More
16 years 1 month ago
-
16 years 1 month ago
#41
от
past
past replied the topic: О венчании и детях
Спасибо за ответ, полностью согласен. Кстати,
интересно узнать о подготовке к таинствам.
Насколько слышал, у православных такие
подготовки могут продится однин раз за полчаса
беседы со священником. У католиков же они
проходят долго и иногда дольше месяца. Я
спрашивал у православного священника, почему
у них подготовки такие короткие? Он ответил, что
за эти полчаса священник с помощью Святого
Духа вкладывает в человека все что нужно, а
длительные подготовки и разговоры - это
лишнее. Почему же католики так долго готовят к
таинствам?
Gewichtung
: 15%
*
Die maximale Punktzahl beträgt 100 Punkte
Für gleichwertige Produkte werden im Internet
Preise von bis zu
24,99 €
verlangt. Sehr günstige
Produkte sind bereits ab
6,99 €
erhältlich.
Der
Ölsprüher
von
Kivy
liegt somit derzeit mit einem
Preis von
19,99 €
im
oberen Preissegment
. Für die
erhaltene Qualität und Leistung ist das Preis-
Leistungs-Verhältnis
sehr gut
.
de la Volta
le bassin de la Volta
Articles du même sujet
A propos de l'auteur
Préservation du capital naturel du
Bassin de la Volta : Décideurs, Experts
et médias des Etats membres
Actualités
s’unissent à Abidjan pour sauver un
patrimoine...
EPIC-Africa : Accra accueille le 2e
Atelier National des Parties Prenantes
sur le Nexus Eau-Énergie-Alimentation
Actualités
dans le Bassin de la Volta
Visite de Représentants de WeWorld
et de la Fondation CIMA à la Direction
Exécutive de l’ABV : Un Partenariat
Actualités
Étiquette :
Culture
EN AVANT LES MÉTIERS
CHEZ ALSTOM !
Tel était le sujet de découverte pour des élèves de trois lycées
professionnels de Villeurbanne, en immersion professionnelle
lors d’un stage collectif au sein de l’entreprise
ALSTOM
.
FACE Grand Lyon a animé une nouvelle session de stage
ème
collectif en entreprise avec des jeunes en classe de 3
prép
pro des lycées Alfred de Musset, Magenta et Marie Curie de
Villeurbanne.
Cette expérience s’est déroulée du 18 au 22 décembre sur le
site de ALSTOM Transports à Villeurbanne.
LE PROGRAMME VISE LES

Task item – Nothing but the line with "site de ALSTOM Transports à Villeurbanne." and the lines after it, through the end of the material, should appear in the output, word for word.

Exercise solution –
site de ALSTOM Transports à Villeurbanne.
LE PROGRAMME VISE LES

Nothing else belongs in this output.